Margaret and Philippa Flower were tried before Henry Hobart, Lord Chief Justice of the Common Pleas, and Edward Bromley, a Baron of the Exchequer, and found guilty. Margaret and Philippa were hanged at Lincoln castle on 11 March 1619.

Later that year a ballad, Damnable Practises of Three Lincolnshire Witches Joane Flower and Her Two Daughters, printed by 'G. Eld for John Barnes' appeared.

The Earl and Countess remained so convinced that their sons had been killed by the effects of witchcraft that they had it inscribed on their monument at Bottesford church. It reads, in part:

In 1608 he married ye lady Cecila Hungerford, daughter to ye Honorable Knight Sir John Tufton, by whom he had two sons, both of which died in their infancy by wicked practises and sorcerye

In 1953, Hilda Lewis published a historical romance, The Witch and the Priest, which consists of a series of conversations between Samuel Fleming, the clergyman who oversaw the Flowers' examinations, and the ghost of Joan Flower.

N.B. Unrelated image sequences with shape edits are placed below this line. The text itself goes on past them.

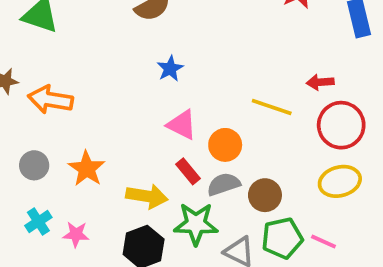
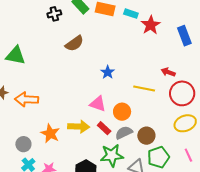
blue star: (170, 69) -> (108, 72), moved
red arrow: (320, 82) -> (168, 72), turned 32
gray circle: (34, 165) -> (23, 144), moved
yellow arrow: (147, 196) -> (79, 127), moved
pink line: (323, 242) -> (188, 155), moved, turned 48

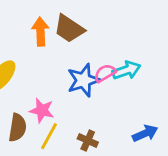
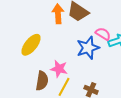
pink semicircle: (105, 73) -> (103, 34), moved, turned 63

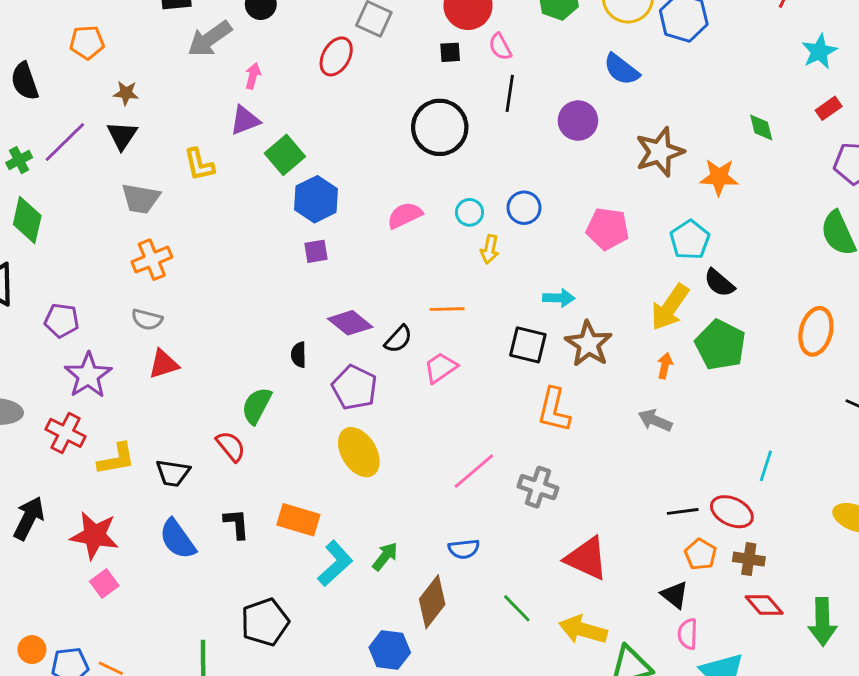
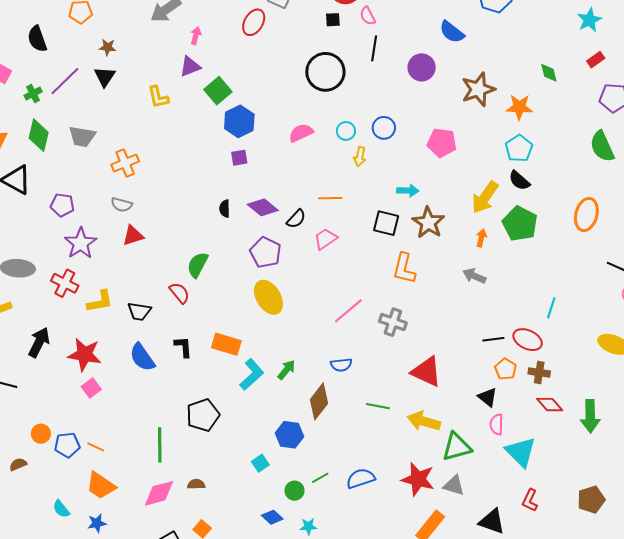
gray trapezoid: (141, 199) -> (82, 137), moved
cyan pentagon: (690, 240) -> (519, 148), moved
black semicircle: (299, 355) -> (225, 209), moved
green line: (517, 608) -> (378, 406), turned -35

In 2013, historian Tracy Borman suggested that the Flower women may have been framed by a favourite of King James I, the Leicestershire born George Villiers, who was created Duke of Buckingham in 1623. Borman's theory is that Villiers had plans to marry the Rutland's daughter Katherine and, with her two brothers dead, inherit the title. Borman argues 'he had them poisoned – then framed Joan Flower and her two daughters as witches to create a smokescreen to cover up his own guilt'. After the execution of the Flower sisters, Villiers went on to marry the Rutland's sole heir Katherine on 16 May 1620.